Officials have confirmed that the final suspect in the mass stabbings at a Canadian reserve in recent weeks has died of self-inflicted wounds.
Myles Sanderson (32), was discovered near Rosthern in central Saskatchewan. He was responding to reports that a vehicle had been stolen by a man armed and wielding a knife.
Sanderson was rammed off the road by officers and driven into a ditch. He was taken into custody but later went into “medical distress”, according to a spokeswoman.
He was taken to the hospital but died soon after.
Assistant commissioner Rhonda Blackmore, commander of the RCMP stated that “all life-saving measures we are capable of were taken during that time.”
Although she did not give any details about the cause of death, an anonymous official said that Sanderson died from self-inflicted injuries.
The scene was captured on video and photos. A white SUV was seen off to one side, with several police cars surrounding it.
After the attack on the James Smith Cree Nation in central Saskatchewan, 18 people were injured and 10 died.
Ten victims are still in hospital, with three remaining in critical condition.
Ms Blackmore stated that she had visited James Smith Cree Nation to see the victims and many had “witnessed amazing trauma” at a press conference to confirm Myles Sanderson’s passing.
She said that many people don’t sleep. “They said to me that ‘everytime I close my eyes, they hear noises’.
“I hope they feel some closure and can sleep easier tonight knowing that Myles is gone.
“I wish they can now start healing.”
A massive manhunt was conducted by hundreds of police officers to find Myles Sanderson and Damien Sanderson who fled the crime scene.
Officers described Myles Sanderson as dangerous and armed. He was still on the loose Wednesday afternoon. Police are now investigating whether he murdered his brother.
The Sunday stabbing rampage was one of Canada’s most violent attacks in modern times.
Police claimed that some victims were deliberately targeted while others were randomly attacked.
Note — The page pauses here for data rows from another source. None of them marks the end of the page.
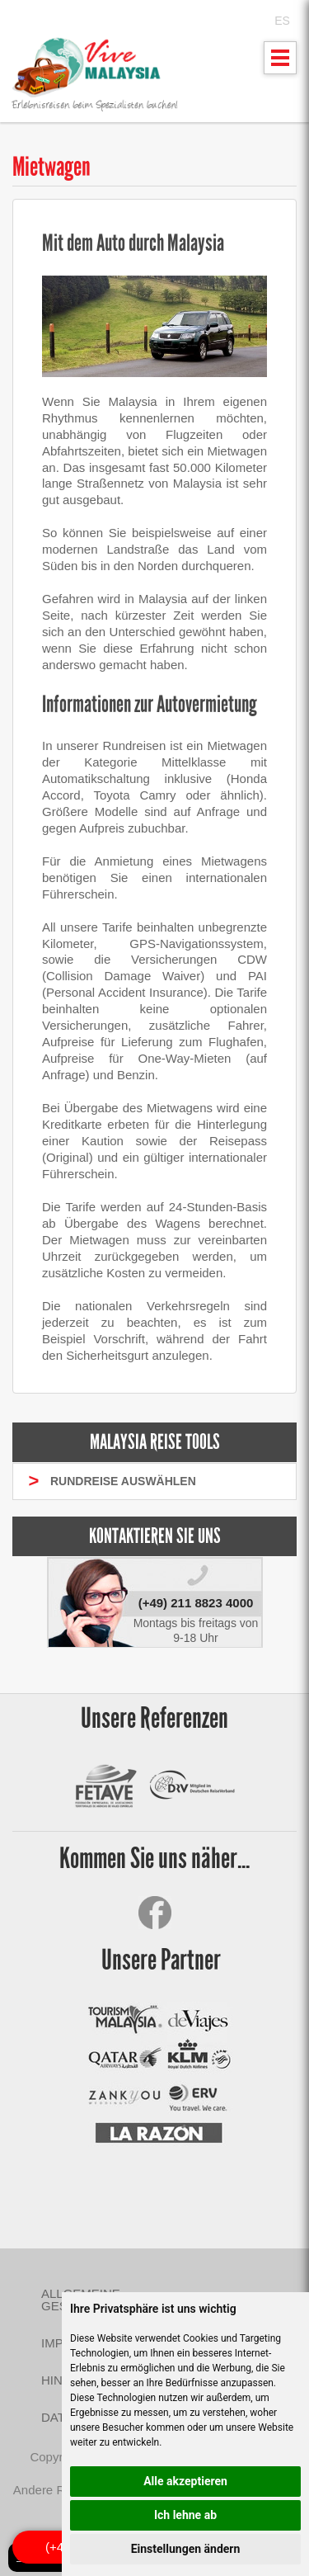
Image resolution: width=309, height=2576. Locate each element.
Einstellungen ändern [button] (186, 2548)
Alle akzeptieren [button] (185, 2481)
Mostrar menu (281, 62)
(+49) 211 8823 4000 (196, 1603)
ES (282, 20)
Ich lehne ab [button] (185, 2515)
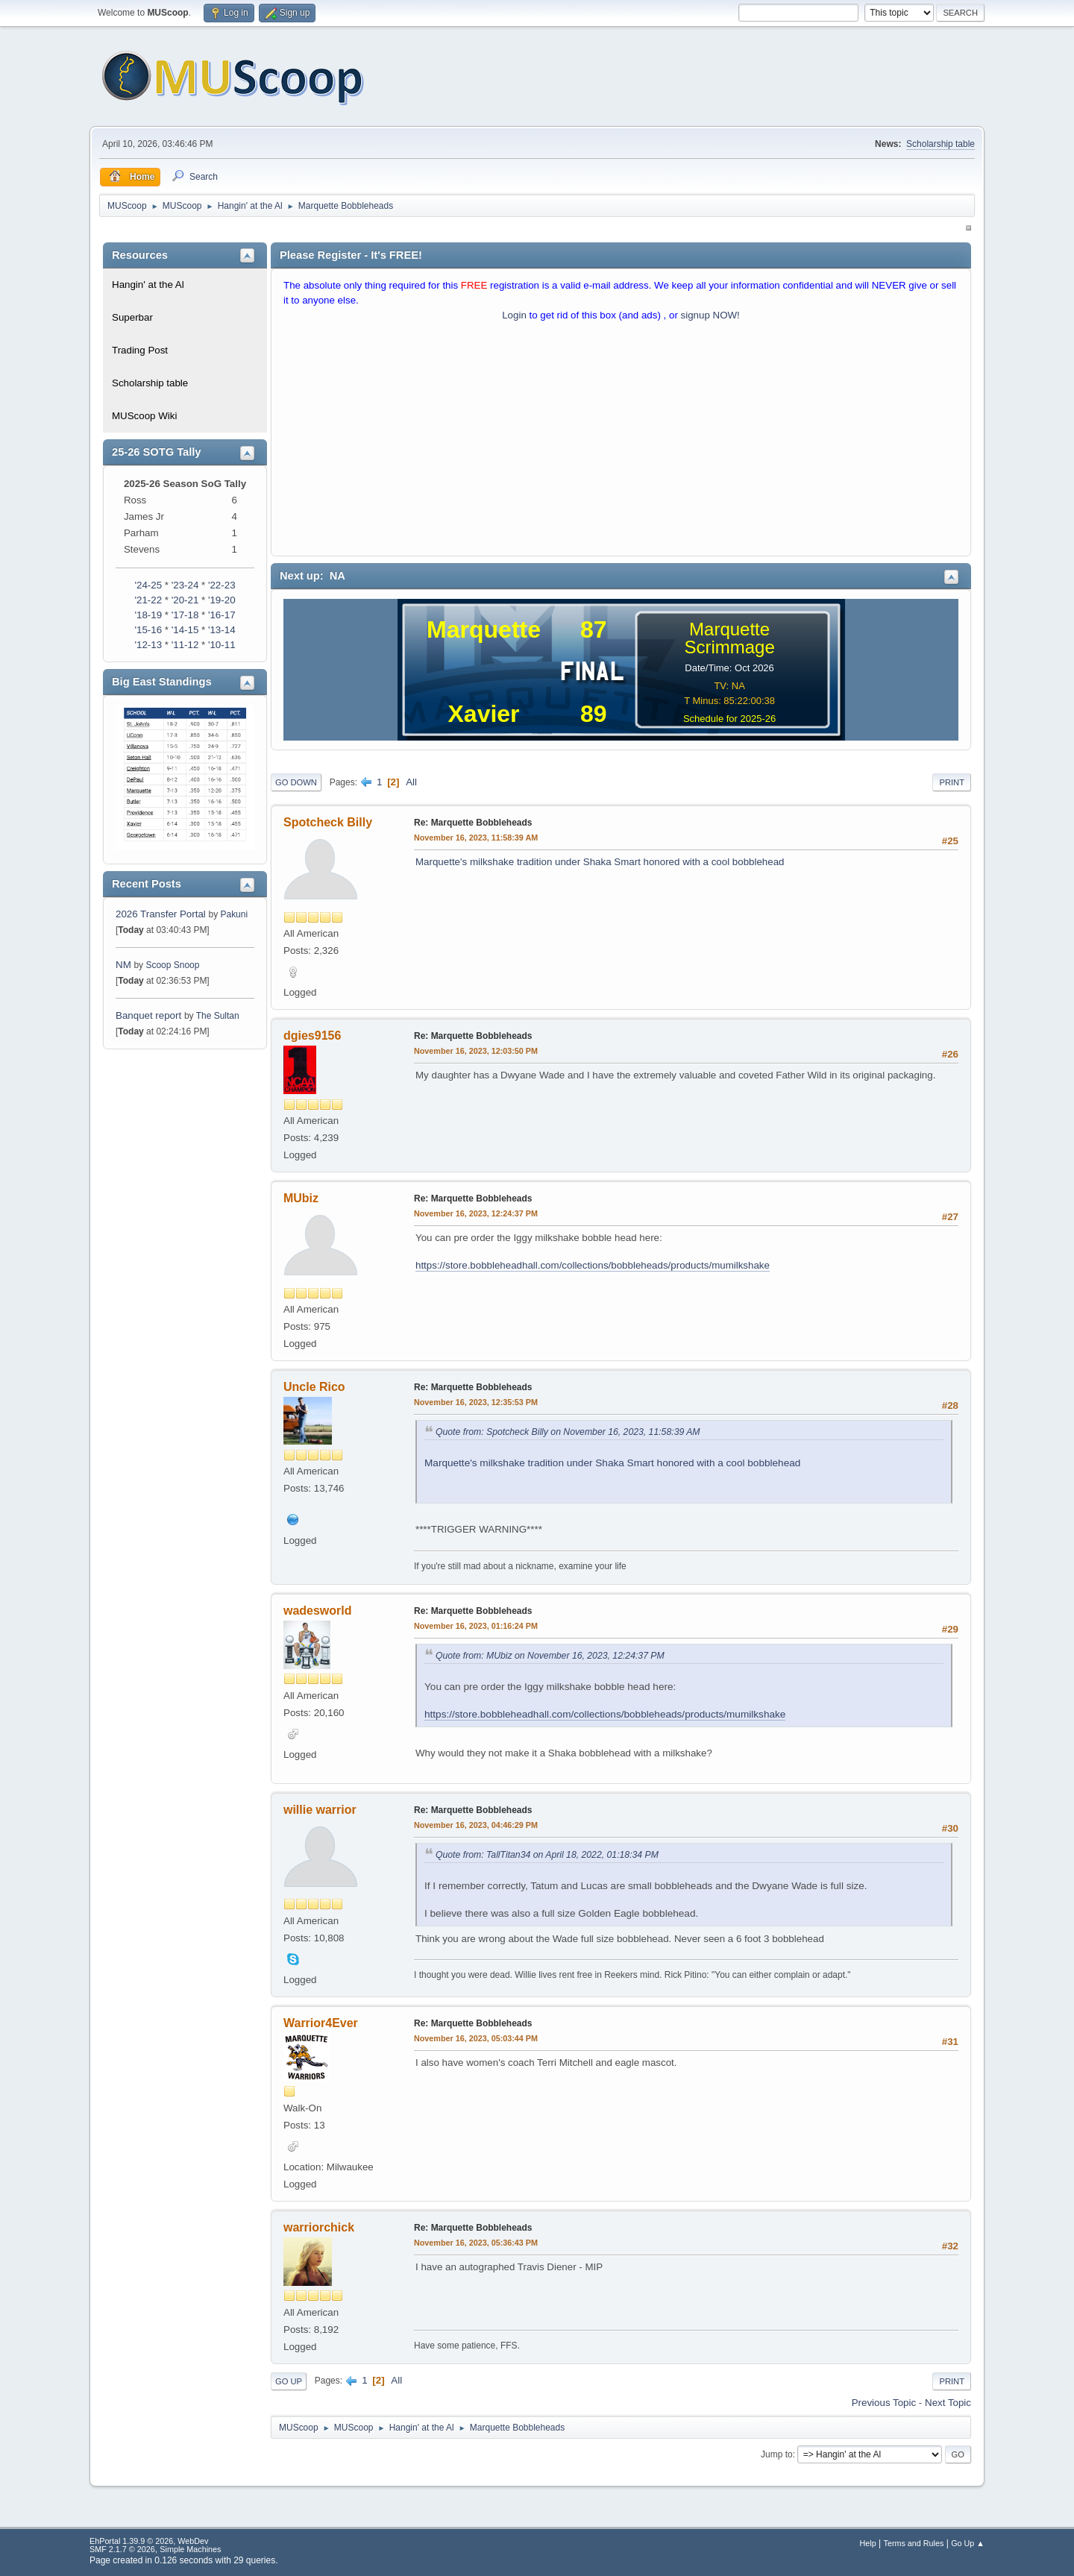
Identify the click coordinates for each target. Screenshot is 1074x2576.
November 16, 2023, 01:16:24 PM (476, 1625)
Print (951, 782)
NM (123, 964)
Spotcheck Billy (327, 822)
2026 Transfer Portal (161, 914)
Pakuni (234, 914)
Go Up (288, 2381)
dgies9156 (312, 1035)
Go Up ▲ (967, 2543)
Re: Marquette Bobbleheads (473, 822)
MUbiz (300, 1198)
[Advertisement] (620, 442)
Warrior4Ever (320, 2023)
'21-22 (148, 600)
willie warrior (320, 1809)
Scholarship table (940, 144)
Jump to (777, 2454)
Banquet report (148, 1015)
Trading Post (140, 350)
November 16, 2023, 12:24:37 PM (476, 1213)
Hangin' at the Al (148, 284)
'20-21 (185, 600)
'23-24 (185, 585)
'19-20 (222, 600)
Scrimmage (729, 647)
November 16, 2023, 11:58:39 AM (476, 837)
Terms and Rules (914, 2543)
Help (868, 2543)
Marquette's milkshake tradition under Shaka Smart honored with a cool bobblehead (600, 861)
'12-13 (148, 644)
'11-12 (185, 644)
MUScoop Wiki (144, 415)
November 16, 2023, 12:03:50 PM (476, 1050)
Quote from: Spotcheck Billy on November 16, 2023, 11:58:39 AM (568, 1432)
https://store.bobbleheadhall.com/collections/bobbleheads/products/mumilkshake (592, 1265)
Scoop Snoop (172, 965)
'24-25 (148, 585)
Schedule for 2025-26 (729, 718)
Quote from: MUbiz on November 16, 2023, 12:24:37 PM (550, 1655)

Although officers have not yet revealed the motive for the attack, a statement by an indigenous group from the region suggested that the stabbings may be drug-related.
Ms Blackmore stated, “Unfortunately, now that Myles has died we may never be able to understand that motivation.”
Violation of parole
There are many questions being asked about Myles Sanderson’s actions on the streets. He has 59 convictions and a history of violence.
A parole board released the 32-year old in February after he was sentenced to more than four years for charges including assault and robbery. He was wanted by police for apparently violating his release terms since May.
Marco Mendicino, Canadian minister of public safety, stated that there will be an investigation into Sanderson’s parole board assessment.